Russian Foreign Minister Sergei Lavrov said the vote could help focus Ukrainian leaders on “the real problems” they face instead of “swinging to the East or West,” according to an interview carried by Russia’s LifeNews television. Russia is pleased that Ukraine now has a government “that’s not fighting itself” and can concentrate on restoring unity to the country, Lavrov said.
Lavrov’s deputy, Grigory Karasin, was less sanguine on the election outcome.
“We are waiting for the official results while there is rather contradictory data,” Karasin told the Interfax news agency. “But it is already clear that, despite the rude and dirty campaigning, the elections took place.”
Separatist gunmen backed by Russia control significant areas of Ukraine’s Donetsk and Luhansk regions. They blocked voting in their territory on Sunday, as did the new Russian government in Crimea, the military stronghold seized and annexed by Moscow this year. That has served to further diminish the voice that pro-Russia eastern politicians had in Ukraine’s political affairs before the ouster in February of Kremlin-allied President Viktor Yanukovich.
Poroshenko praised Ukrainians for their endorsement of his reform course and the country’s goal to eventually secure membership in the European Union.
“For the first time in the history of Ukraine, the ruling parties gained more than 50% of votes. It is impressive,” he said in a statement posted on the presidential website. “It is a vote of trust the Ukrainian people gave to the political parties to immediately begin the process of reforms.”
Poroshenko Bloc leader Yuriy Lutsenko told journalists that the faction was already in talks with the parties sharing the president’s priorities of restoring peace in the embattled eastern regions and cleaning up the country’s finances and reputation.
The tumultuous events of the last 11 months left Yanukovich’s Party of Regions in disarray.
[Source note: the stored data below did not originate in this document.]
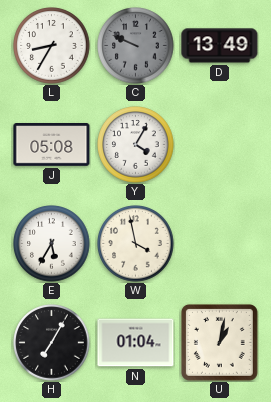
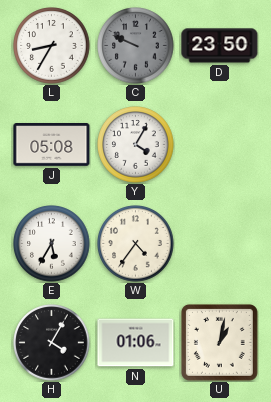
D: 13:49 -> 23:50
W: 3:58 -> 4:36
H: 7:05 -> 4:05
N: 01:04 -> 01:06
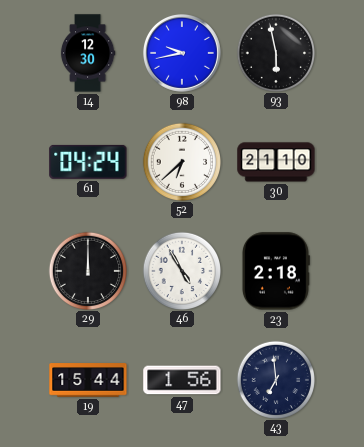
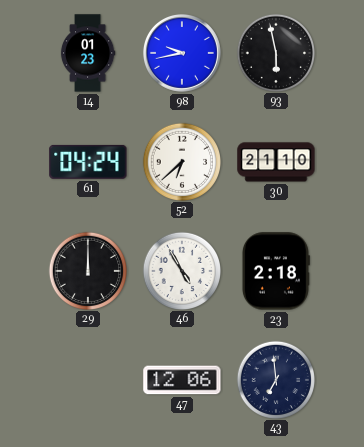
14: 12:30 -> 01:23
19: 15:44 -> none
47: 1:56 -> 12:06
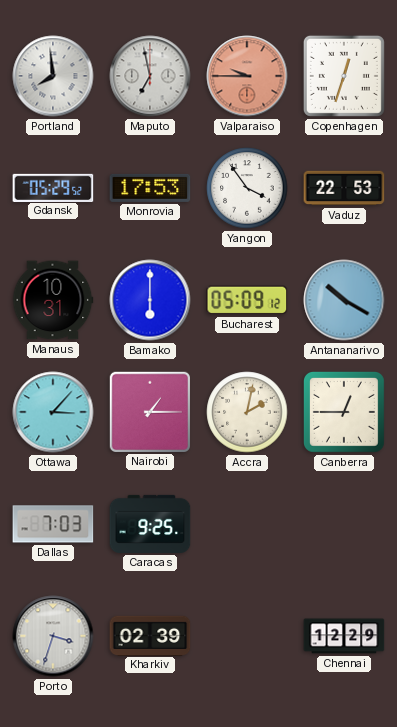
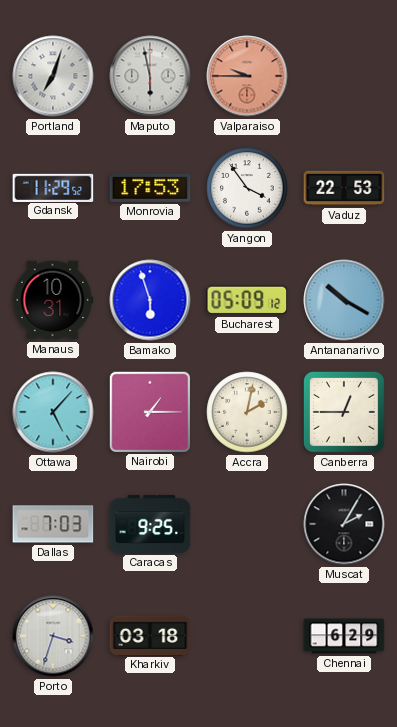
Portland: 7:59 -> 7:03
Maputo: 6:58 -> 5:58
Copenhagen: 12:33 -> none
Gdansk: 05:29 -> 11:29
Bamako: 6:00 -> 5:57
Ottawa: 3:07 -> 5:07
Muscat: none -> 2:05
Kharkiv: 02:39 -> 03:18
Chennai: 12:29 -> 6:29
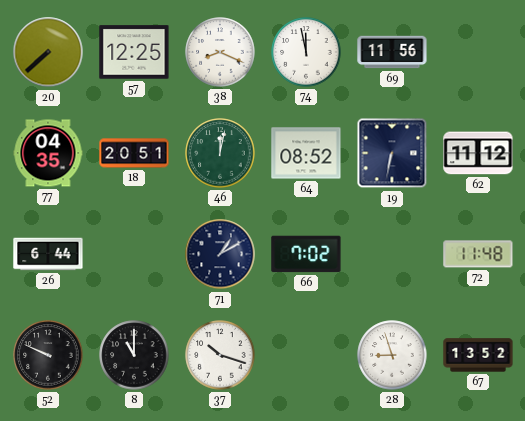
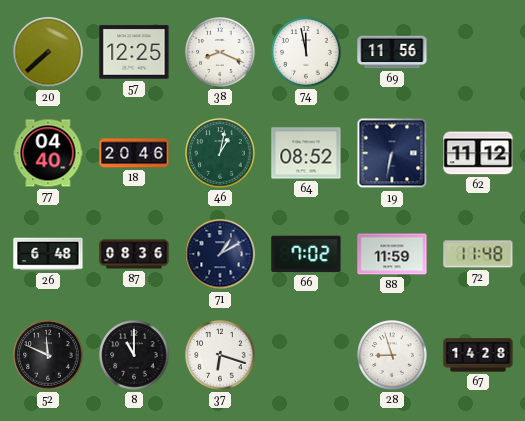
77: 04:35 -> 04:40
18: 20:51 -> 20:46
46: 12:02 -> 1:02
26: 6:44 -> 6:48
87: none -> 08:36
88: none -> 11:59
52: 9:49 -> 11:49
37: 10:18 -> 6:18
67: 13:52 -> 14:28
Some politicians of the former ruling party ran under a new pro-Russia alliance called the Opposition Bloc, which won about 10% of Sunday’s vote. But the Communist Party, their allies in the quest to retain and even strengthen economic and political collaboration with Russia, failed to get enough votes in the balloting for party slates and, for the first time in modern Ukrainian history, will not be represented in the legislature.
The Kiev government’s inability to open polling places for at least 4 million registered voters was among the failings of balloting carried out amid civil war and economic disaster, according to election monitors from the Organization for Security and Cooperation in Europe. But the observers said the vote was overall fair and legitimate.
Political analysts say they recognize the risk of a unified turn westward further antagonizing the Kremlin, which has insisted on Eastern Europe remaining in Moscow’s political orbit. But they insist that the course toward Western Europe is Ukraine’s to define, not Russia’s, and that Putin will have to come to some accommodation with Kiev to provide for Russians in Crimea and Ukraine’s east.
“I don’t see how relations between our states can be worse when we are already at war,” said historian and Ukraine Voters Committee Chairman Oleksiy Koshel.
He said Moscow’s plan to build a bridge from mainland Russia to the Crimean peninsula across the tempestuous Kerch Strait to create a supply line would be expensive, time-consuming and unreliable. Pragmatism, Koshel said, will compel Putin to agree to scrap the bridge project in exchange for Ukraine supplying electricity, drinking water and heating fuel to a Crimea region at least nominally within the Ukrainian state.
That would be a face-saving way of providing for the largely Russian community in Crimea and sparing Moscow billions in investment that would only add to Russia’s economic woes amid Western sanctions and falling oil prices, Koshel said.
Russian provocations in the east have decreased since a European-brokered Sept. 5 cease-fire, but they have not ended, and a swift surge in shelling of government positions on the eastern front was noted immediately after the elections, said Col. Andriy Lysenko, spokesman for Ukraine’s National Security and Defense Council.